Week 7 is a critical time period. The fall wave has ended and a new wave should be forming, based on the pattern of the last 3 pandemics. However, surveillance has only identified 19 patients, all of whom are likely infected with pandemic H1N1, yet pandemic H1N1 was only confirmed in four.
The number of reported cases is low, but the low number is linked to poor surveillance. Most H1N1 infected patients are either not tested or tested with a rapid test which has a sensitivity which is notoriously low and even lower for H1N1 (the CDC has reported levels as low as 10%).
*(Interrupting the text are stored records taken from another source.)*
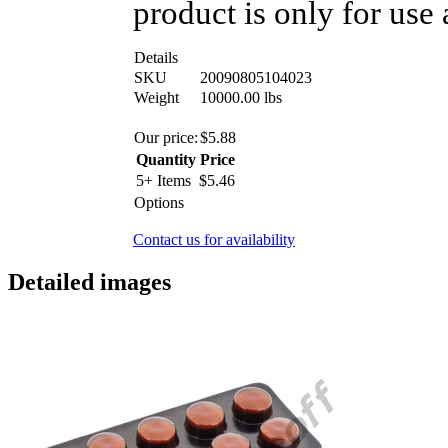
product is only for use 
Details
SKU
20090805104023
Weight
10000.00
lbs
Our price:
$
5.88
Quantity
Price
5+ Items
$
5.46
Options
Contact us for availability
Detailed images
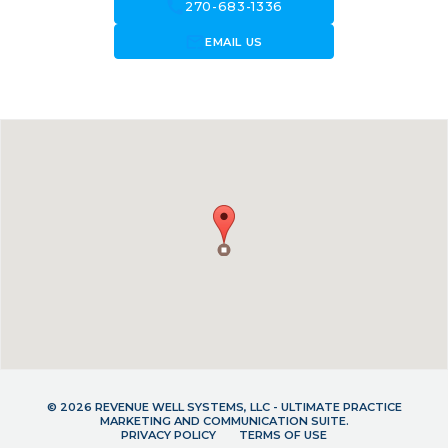
call
270-683-1336
forward_to_inbox
EMAIL US
© 2026 REVENUE WELL SYSTEMS, LLC - ULTIMATE PRACTICE
MARKETING AND COMMUNICATION SUITE.
PRIVACY POLICY
TERMS OF USE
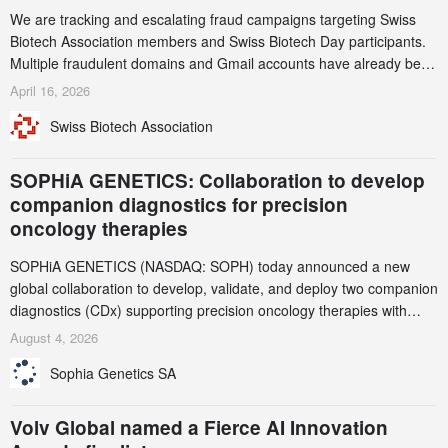
We are tracking and escalating fraud campaigns targeting Swiss
Biotech Association members and Swiss Biotech Day participants.
Multiple fraudulent domains and Gmail accounts have already been
identified and reported to their registrars and hosts; several have
April 16, 2026
been taken down, but new ones continue to appear. Please read
Swiss Biotech Association
this alert carefully and share it within your organization.
SOPHiA GENETICS: Collaboration to develop
companion diagnostics for precision
oncology therapies
SOPHiA GENETICS (NASDAQ: SOPH) today announced a new
global collaboration to develop, validate, and deploy two companion
diagnostics (CDx) supporting precision oncology therapies with
AstraZeneca (LSE/STO/NYSE: AZN).
August 4, 2026
Sophia Genetics SA
Volv Global named a Fierce AI Innovation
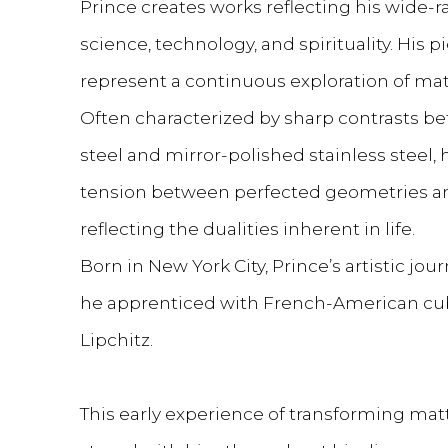
Prince creates works reflecting his wide-r
science, technology, and spirituality. His
represent a continuous exploration of mate
Often characterized by sharp contrasts b
steel and mirror-polished stainless steel, 
tension between perfected geometries an
reflecting the dualities inherent in life.
Born in New York City, Prince’s artistic jo
he apprenticed with French-American cub
Lipchitz.
This early experience of transforming ma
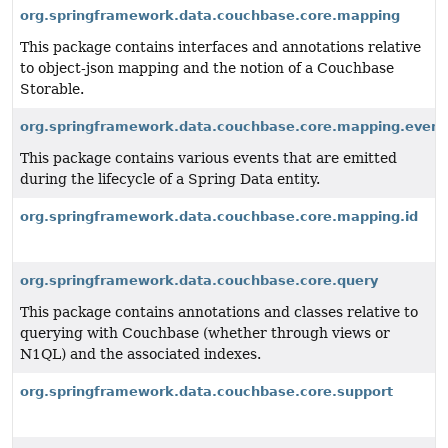
org.springframework.data.couchbase.core.mapping
This package contains interfaces and annotations relative
to object-json mapping and the notion of a Couchbase
Storable.
org.springframework.data.couchbase.core.mapping.event
This package contains various events that are emitted
during the lifecycle of a Spring Data entity.
org.springframework.data.couchbase.core.mapping.id
org.springframework.data.couchbase.core.query
This package contains annotations and classes relative to
querying with Couchbase (whether through views or
N1QL) and the associated indexes.
org.springframework.data.couchbase.core.support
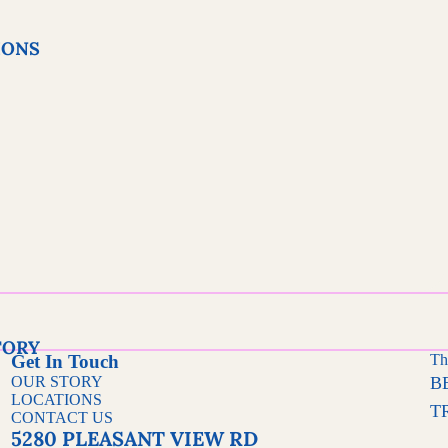
IONS
BRITTL
ES
FUDGE &
SOUTHERN
FAVORITES
TORY
Get In Touch
Th
OUR STORY
B
FRUI
LOCATIONS
T
T
CONTACT US
5280 PLEASANT VIEW RD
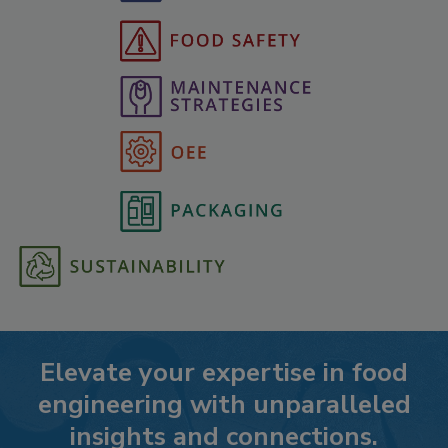
Elevate your expertise in food
engineering with unparalleled
insights and connections.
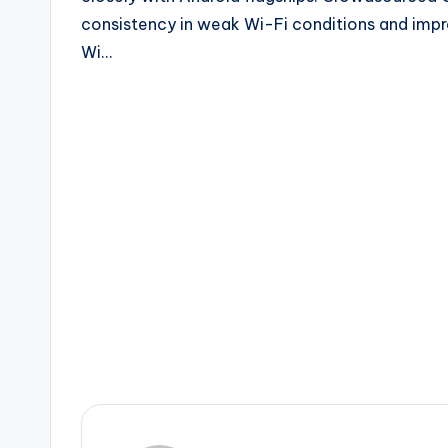
consistency in weak Wi-Fi conditions and improv
Wi…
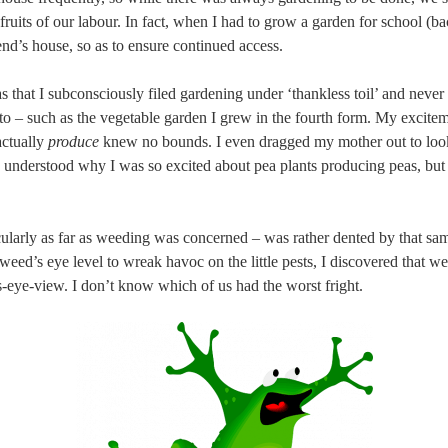
fruits of our labour. In fact, when I had to grow a garden for school (
iend’s house, so as to ensure continued access.
as that I subconsciously filed gardening under ‘thankless toil’ and never 
 to – such as the vegetable garden I grew in the fourth form. My excit
actually
produce
knew no bounds. I even dragged my mother out to loo
e understood why I was so excited about pea plants producing peas, bu
ularly as far as weeding was concerned – was rather dented by that sa
eed’s eye level to wreak havoc on the little pests, I discovered that we
’s-eye-view. I don’t know which of us had the worst fright.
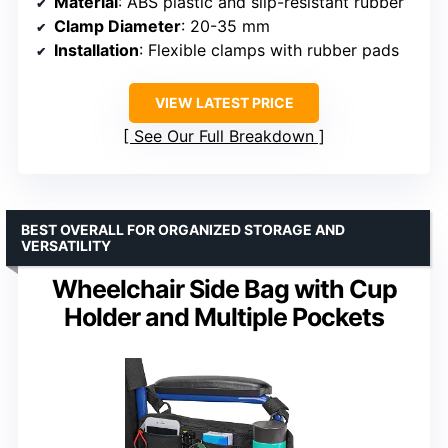
Material
: ABS plastic and slip-resistant rubber
Clamp Diameter
: 20-35 mm
Installation
: Flexible clamps with rubber pads
VIEW LATEST PRICE
See Our Full Breakdown
BEST OVERALL FOR ORGANIZED STORAGE AND
VERSATILITY
Wheelchair Side Bag with Cup
Holder and Multiple Pockets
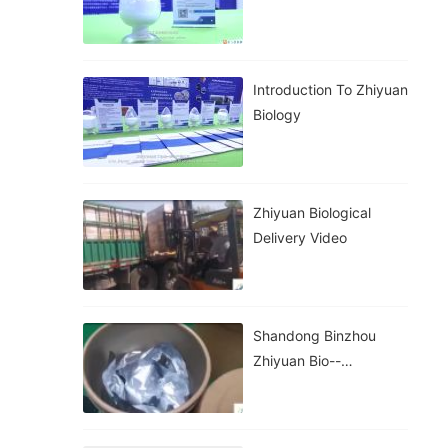
Introduction To Zhiyuan
Biology
Zhiyuan Biological
Delivery Video
Shandong Binzhou
Zhiyuan Bio--
Packaging And
Transportation Of
Goods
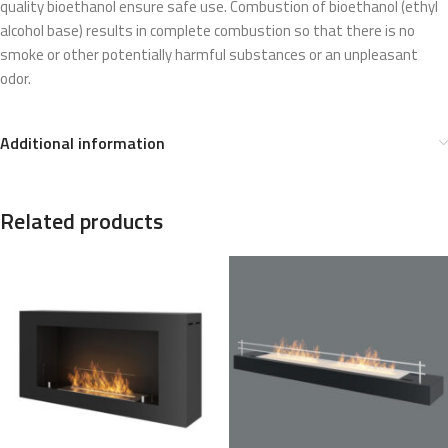
quality bioethanol ensure safe use. Combustion of bioethanol (ethyl
alcohol base) results in complete combustion so that there is no
smoke or other potentially harmful substances or an unpleasant
odor.
Additional information
Related products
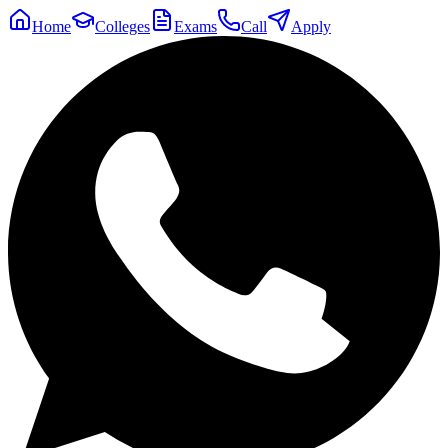
Home
Colleges
Exams
Call
Apply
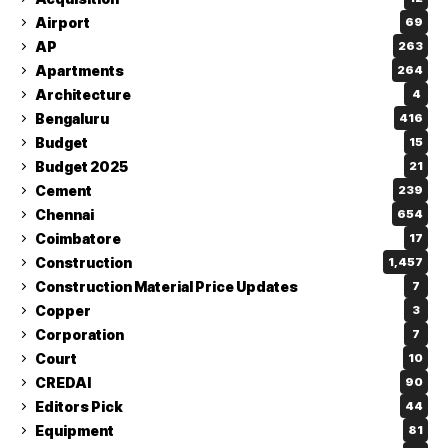
Airport
69
AP
263
Apartments
264
Architecture
4
Bengaluru
416
Budget
15
Budget 2025
21
Cement
239
Chennai
654
Coimbatore
17
Construction
1,457
Construction Material Price Updates
7
Copper
3
Corporation
7
Court
10
CREDAI
90
Editors Pick
44
Equipment
81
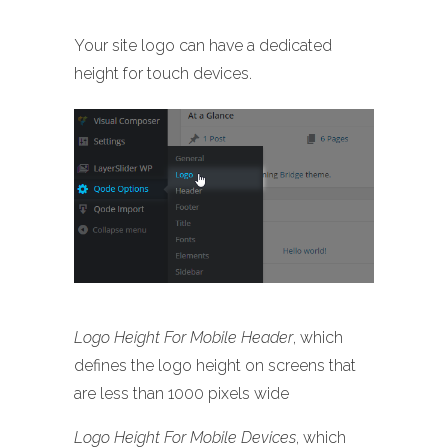
Your site logo can have a dedicated
height for touch devices.
Logo Height For Mobile Header
, which
defines the logo height on screens that
are less than 1000 pixels wide
Logo Height For Mobile Devices
, which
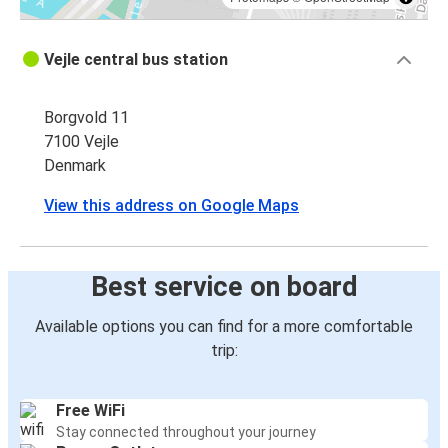
Vejle central bus station
Borgvold 11
7100 Vejle
Denmark
View this address on Google Maps
Best service on board
Available options you can find for a more comfortable
trip:
Free WiFi
Stay connected throughout your journey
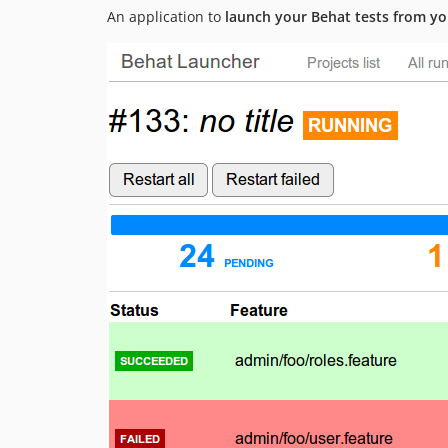
An application to
launch your Behat tests from y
This low sensitivity is due in part to the ability of pandemic H1N1 to quickly move to the lungs. More serious cases would be in ICU’s where collection of appropriate lung fluids would be easier and more likely to yield H1N1 virus. However, more than half of these severe cases have not yielded virus or were not sub-typed.
The Real Effect
This issue needs to be observed still as a new, more deadly outbreak could occur at any time. My opinion? Seeing as how the national health care is stalling, a minimum light flare up of deadly H1N1 would do wonders for pushing this legislation through.